Speaking in an interview with CNBC on Monday, the Republican nominee accused Fed Chair Janet Yellen of doing what President Obama wants. He explained that the Fed is a very political institution and that Yellen should be “ashamed” of what she’s currently doing.
Trump also made quite the accusation: the Fed is far from being an independent organization.
Under the present monetary policy initiatives, the Fed, says Trump, is producing a “false stock market.”
“Any increase at all will be a very, very small increase because they want to keep the market up so Obama goes out and let the new guy … raise interest rates … and watch what happens in the stock market,” said Trump. “[Obama] wants to go out. He wants to play golf for the rest of this life.

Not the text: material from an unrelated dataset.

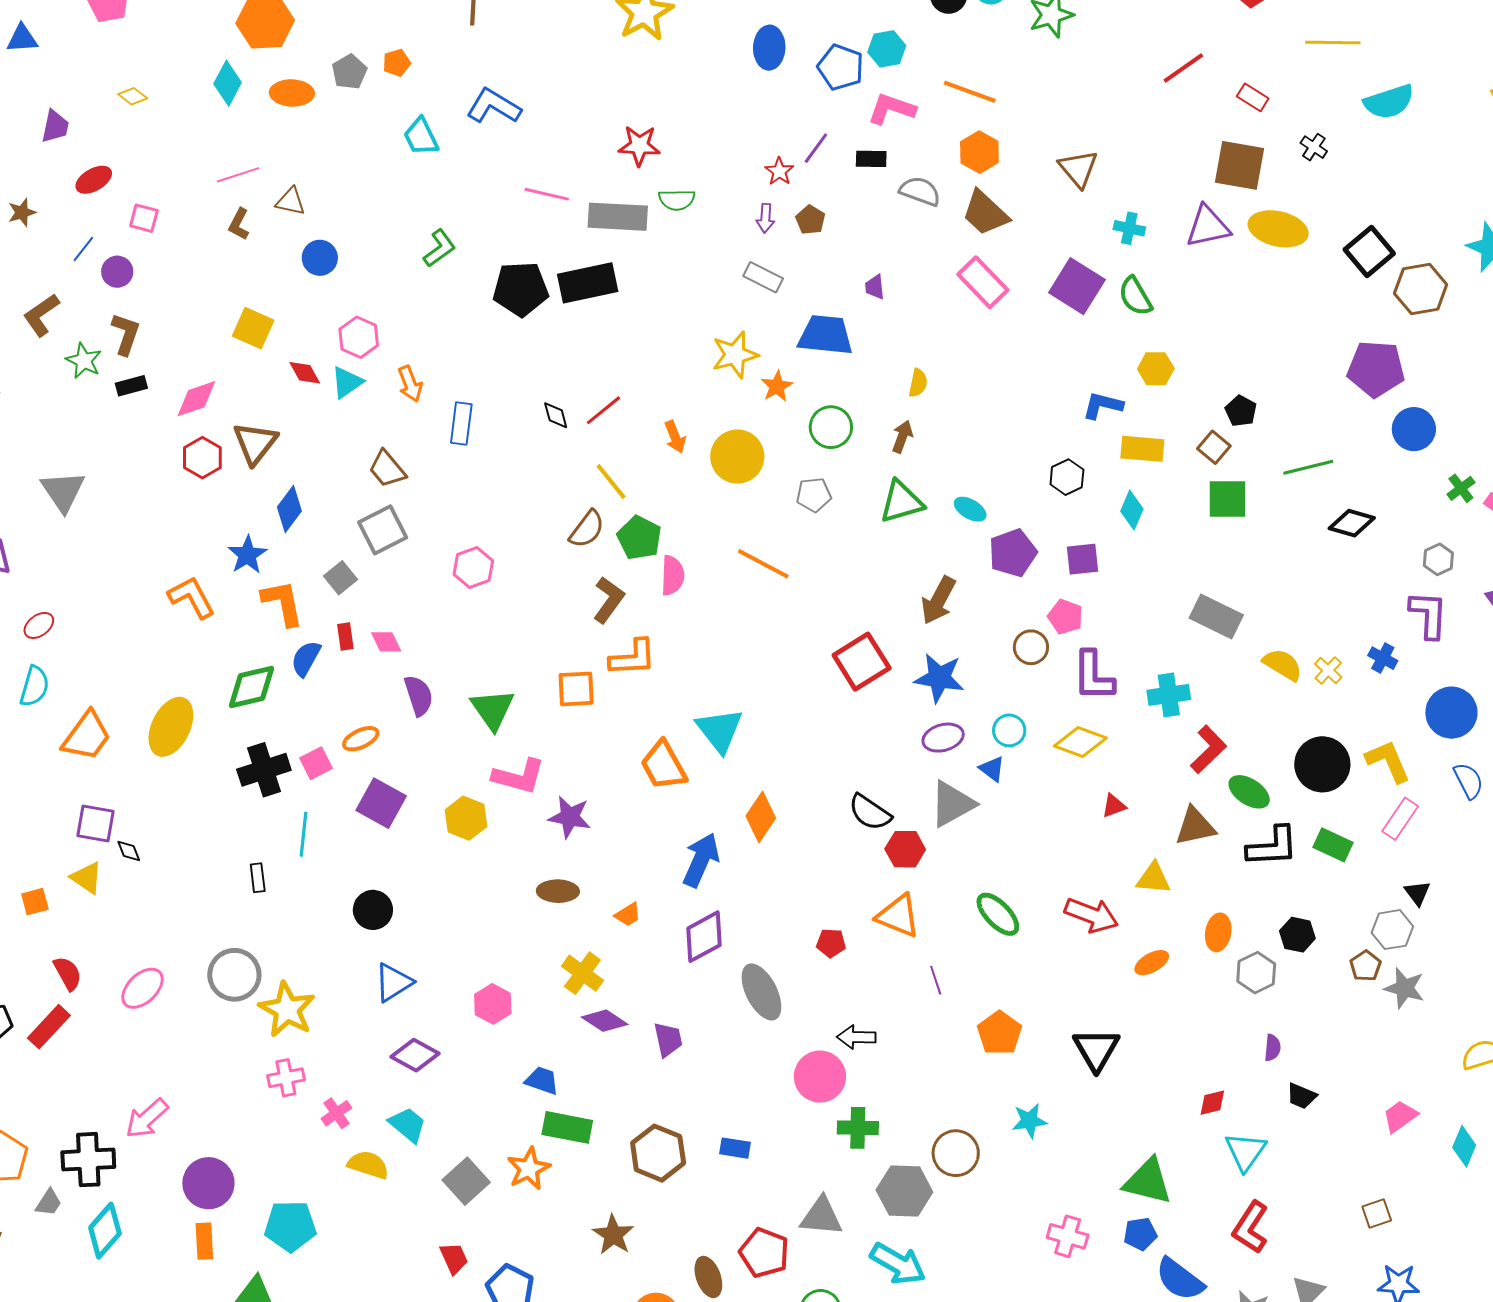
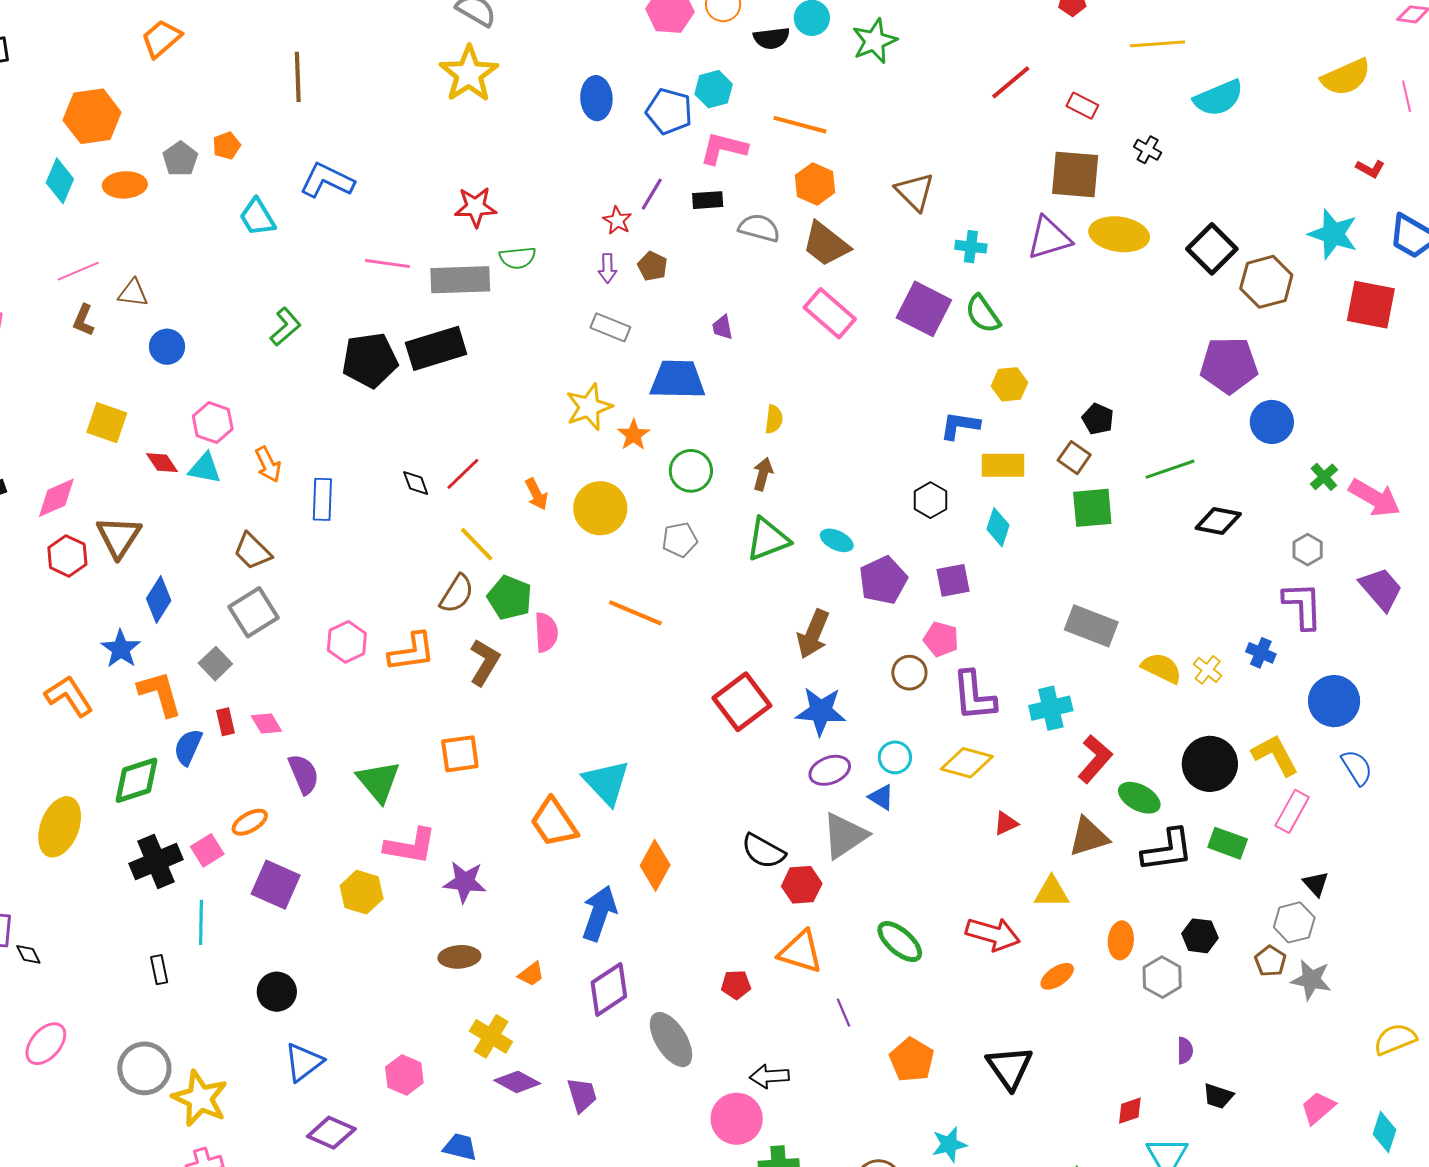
cyan triangle: (347, 382) -> (205, 468), turned 51
orange L-shape: (633, 658) -> (412, 652), moved
pink ellipse: (142, 988) -> (46, 1044), moved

And he doesn’t care what’s going to happen after January.”
The real estate billionaire mogul was also correct in his assertion that the Fed’s easy money policies are hurting the nation’s savers. Through price inflation, currency debasement and low interest rates, middle-class savers are seeing their wealth deteriorate.
“The ones who did it right — they saved their money [and] they cut down on their mortgages, … and now they’re practically getting zero interest on the money,” said the GOP nominee.
He did say that as a business he loves low interest rates, but he doesn’t believe that it’s good for the country to maintain historically low rates.
“If I refinance something, I can get money for almost nothing,” Trump said. “These crazy, low interest rates, they’re not always going to be this way … because of market [conditions].”
Although Trump is mostly accurate about the Fed, he has been consistent in flip flopping on the Fed for most of 2016. He noted that he wants to keep rates low, he confirmed that he thinks Yellen is doing a good job and he said that auditing the Fed is no longer a high priority (SEE: Donald Trump assures Janet Yellen he’s not her enemy, Federal Reserve audit isn’t high priority).
Despite Minneapolis Fed President Neel Kashkari dismissing the notion that the Fed is a political institution, it really is a tool for the executive branch residing in Washington, D.C.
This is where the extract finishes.